1825'te İstanbul'da doğdu,
17 Mayıs 1880'de Adana'da yaşamını yitirdi. Asıl ismi "Abdülhamid
Ziyaeddin."dir. Galata Gümrüğü'nde katiplik yapan Erzurumlu Ferideddin
Efendi'nin oğludur. Bayezit Rüşdiyesi'ni bitirdi, özel derslerle Arapça, Farsça
öğrendi. Bir süre Sadaret Mektub-i Kalemi'nde çalıştı. 1855'te Mustafa Raşid
Paşa aracılığıyla sarayda Mabeyn Katipliği'ne atandı, bu sırada Fransızca
öğrendi. Ali Paşa sadrazam olunca saraydan uzaklaştırıldı. 1861'de Kıbrıs,
1863'te Amasya Mutasarrıfı ve Meclis-i Vâlâ-yı Ahkâm-ı Adliye üyesi oldu.

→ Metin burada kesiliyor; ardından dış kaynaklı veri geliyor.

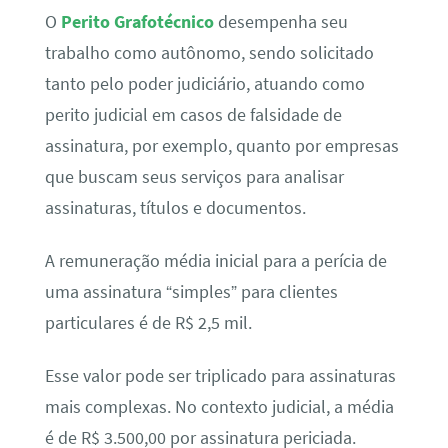
O
Perito Grafotécnico
desempenha seu
trabalho como autônomo, sendo solicitado
tanto pelo poder judiciário, atuando como
perito judicial em casos de falsidade de
assinatura, por exemplo, quanto por empresas
que buscam seus serviços para analisar
assinaturas, títulos e documentos.
A remuneração média inicial para a perícia de
uma assinatura “simples” para clientes
particulares é de R$ 2,5 mil.
Esse valor pode ser triplicado para assinaturas
mais complexas. No contexto judicial, a média
é de R$ 3.500,00 por assinatura periciada.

1865'te Yeni Osmanlılar Cemiyeti'ne katıldı. Yeniden Kıbrıs'a atanınca 1867'de
Namık Kemal ile birlikte Londra'ya kaçtı. Birlikte Yeni Osmanlılar'ın yayın
organı olan Hürriyet gazetesini yayınladılar. Namık Kemal'in ayrılmasından sonra
gazetenin sorumluluğunu üstlendi. 1870'te Cenevre'ye gitti. Ali Paşa'nın
ölümünden sonra 1871'de İstanbul'a döndü. 1872-1876 arasında Şurayı Devlet
üyeliği ve maarif müsteşarlığı yaptı. Anayasayı hazırlayan Kanun-i Esasi adlı
kurumda görevlendirildi. Birinci Meşrutiyet'in ilanından sonra 1877'de vezir
rütbesiyle önce Suriye Valiliği'ne ardından Adana Valiliği'ne atandı. Adana'da
yaşamını yitirdi. İkinci Abdülhamit yönetimine karşı özgürlükleri ve
meşrutiyeti savundu. Batılılaşma yanlısı, yenilikçi Tanzimat Edebiyatı'nın
öncüleri arasında yer aldı. Namık Kemal ve Şinasi ile birlikte yeni Türk edebiyatının
temellerini attı. Türk edebiyatının kendi geleneğine sahip çıkmasını istedi,
şiir ve yazı dilinin halkın dili olması gerektiğini savundu. Şiirlerinde divan
şiir biçimlerini kullandı ama içerikte hak, adalet, uygarlık, hürriyet gibi
temaları işledi.
"Terci-i Bend" ve
"Terkib-i Bend" isimli iki şiirinde ise insanın yargısı ve gerçeği
kavramanın olanaksızlığı, Tanrı'nın mutlak egemenliği gibi metafizik konular üzerinde
durdu. 1874-1875'te Arap, Fars ve Türk şairlerin şiirlerini "Harabat"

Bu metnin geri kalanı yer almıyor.